If you’re aware that round-off errors due to finite precision are a problem, you can still use sum
but you need to convert the array beforehand, i.e. sum(real(t,sk))
where sk
> kind(t)
.
Take the following code as an example:
module prec
integer, parameter :: sp = kind(1.0)
integer, parameter :: dp = kind(1.0d0)
end module
subroutine do_sum(n,a,sa,da)
use prec
integer, intent(in) :: n
real(sp), intent(in) :: a(n)
real(sp), intent(out) :: sa
real(dp), intent(out) :: da
sa = sum(a)
da = sum(real(a,kind(da)))
end subroutine
Here’s the resulting assembly listing, when compiled with x86-64 gfortran 12.1 and -Os
flag (I’m using this to keep the assembly listing readable):
do_sum_:
movsx rdi, DWORD PTR [rdi]
xor eax, eax
xorps xmm0, xmm0
.L3:
inc rax
cmp rdi, rax
jl .L2
addss xmm0, DWORD PTR [rsi-4+rax*4]
jmp .L3
.L2:
movss DWORD PTR [rdx], xmm0
xor eax, eax
xorps xmm0, xmm0
.L5:
inc rax
cmp rdi, rax
jl .L4
cvtss2sd xmm1, DWORD PTR [rsi-4+rax*4]
addsd xmm0, xmm1
jmp .L5
.L4:
movsd QWORD PTR [rcx], xmm0
ret
The loop between L3 and L2 is the single-precision sum.

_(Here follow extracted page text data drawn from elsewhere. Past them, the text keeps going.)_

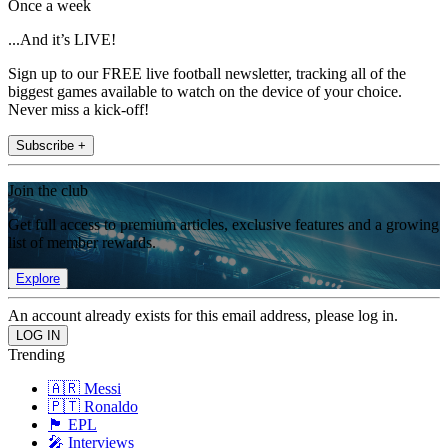
Once a week
...And it’s LIVE!
Sign up to our FREE live football newsletter, tracking all of the
biggest games available to watch on the device of your choice.
Never miss a kick-off!
Subscribe +
Join the club
Get full access to premium articles, exclusive features and a growing
list of member rewards.
Explore
An account already exists for this email address, please log in.
Trending
🇦🇷 Messi
🇵🇹 Ronaldo
🏴󠁧󠁢󠁥󠁮󠁧󠁿 EPL
🎤 Interviews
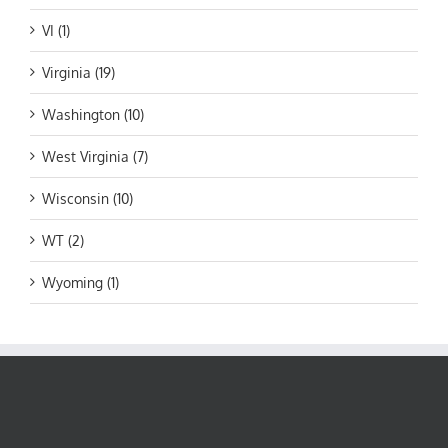
VI (1)
Virginia (19)
Washington (10)
West Virginia (7)
Wisconsin (10)
WT (2)
Wyoming (1)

The loop between L5 and L4 is the double-precision sum. Note the additional cvtss2sd
instruction which converts a single-precision operand to double precision.
If you replace the sum(real(a,kind(da))
with an explicit loop,
da = 0.0_dp
do i = 1, n
da = da + a(i) ! automatic conversion
end do
you get the exact same assembly instructions. No array temporary is created.